I want to look at/print out a map with my address in the center, and a circle with a 4 mile radius around it. Is there a site where I can do this without printing it out and getting out the ruler/compass?
Well, getting a map with your home in the center you can do at expedia or any other site. Then drawing a circle of any diameter you can easily do yourself using any graphics program…
The only problem with that is the following:
The 3 mile zoom map shows all the streets but is too small in size. The next zoom out is the 6 mile map which only has the main roads.
My google search for radius maps found no free sites.
The ruler/compass method may be a lot cheaper than shelling out several hundred books for a GIS software package.
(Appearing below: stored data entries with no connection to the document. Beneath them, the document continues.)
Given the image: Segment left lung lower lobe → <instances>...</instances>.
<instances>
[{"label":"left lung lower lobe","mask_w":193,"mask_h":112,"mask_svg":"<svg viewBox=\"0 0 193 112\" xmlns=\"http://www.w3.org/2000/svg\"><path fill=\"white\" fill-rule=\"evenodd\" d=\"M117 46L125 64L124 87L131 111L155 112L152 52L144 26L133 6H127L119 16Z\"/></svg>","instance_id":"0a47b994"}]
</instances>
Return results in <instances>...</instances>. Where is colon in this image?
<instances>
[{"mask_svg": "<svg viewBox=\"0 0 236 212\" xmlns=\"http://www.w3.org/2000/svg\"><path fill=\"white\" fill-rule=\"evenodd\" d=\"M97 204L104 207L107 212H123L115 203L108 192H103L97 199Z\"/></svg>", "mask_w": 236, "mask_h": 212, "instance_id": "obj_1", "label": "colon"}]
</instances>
Maptech has topographic maps online, and a print function. The 1:100,000 scale should be just about the right size for you (1:24,000 is default, but you can change it). All the streets show up at this scale, but only a few of them are likely to have their names printed. You can recenter the map, but I’m not sure if you can recenter it to exacly one spot. You’ll have to add the circle yourself.
well, when I want a large scale map I just download several adjacent sections and patch them together using any graphics program. I’ve done this with several maps and with some satelite photos of myt neighborhood.
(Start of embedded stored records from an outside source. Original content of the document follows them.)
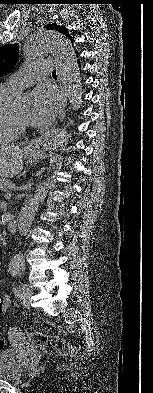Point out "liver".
I'll list each match as a JSON object with an SVG mask.
<instances>
[{
    "label": "liver",
    "instance_id": "1",
    "mask_svg": "<svg viewBox=\"0 0 153 393\" xmlns=\"http://www.w3.org/2000/svg\"><path fill=\"white\" fill-rule=\"evenodd\" d=\"M24 149L6 145L0 147V177H14L23 169Z\"/></svg>",
    "mask_w": 153,
    "mask_h": 393
}]
</instances>
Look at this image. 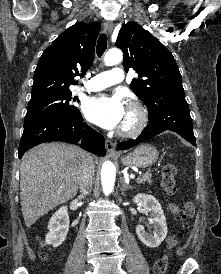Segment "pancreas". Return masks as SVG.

Or you can buy Microsoft’s “Streets & Trips 2001” for $29.95. You can draw circles or other shapes and print the map.
You might also have some luck using:
http://terraserver.homeadvisor.msn.com/default.asp
Click on your continent, country, state, region, locale, etc. until you get to your community (or enter the latitude and longitude for your house*) and then move in and out as needed. Depending on where you live, you will have available a USGS topographical map and possibly either a U.S. satellite photo of your house and neighborhood or a Russian satellite photo of your house and neighborhood or both).
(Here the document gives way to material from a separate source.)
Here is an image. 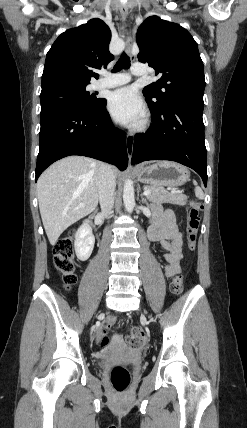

*To get the latitude and longitude of your house, try http://www.mapsonus.com (registry required, but money is not) and look up your address. One map option is the latitude and longitude. Mapsonus provides the latitude/longitude in “decimal” format which Terraserver accepts. (From the Terraserver home page, click Advanced Search, then choose Decimal Latitude and Decimal Longitude on the lower right of the screen.)
An extra large map size might allow enough to be displayed for your purposes at the closer zoom.
With Maps On Us, click on “map settings” (under “tools”) to change the map size up to 800x700 pixels.
With MapBlast, click on “my MapBlast”/“preferences” to choose among different map widths and lengths up to 720x640 pixels.
With MapQuest you have two map sizes and can also display color aerial photography.
If none of this works, you might have to generate multiple maps at your zoom level and stitch them together with a graphics program. Tedious, but it’ll do the job.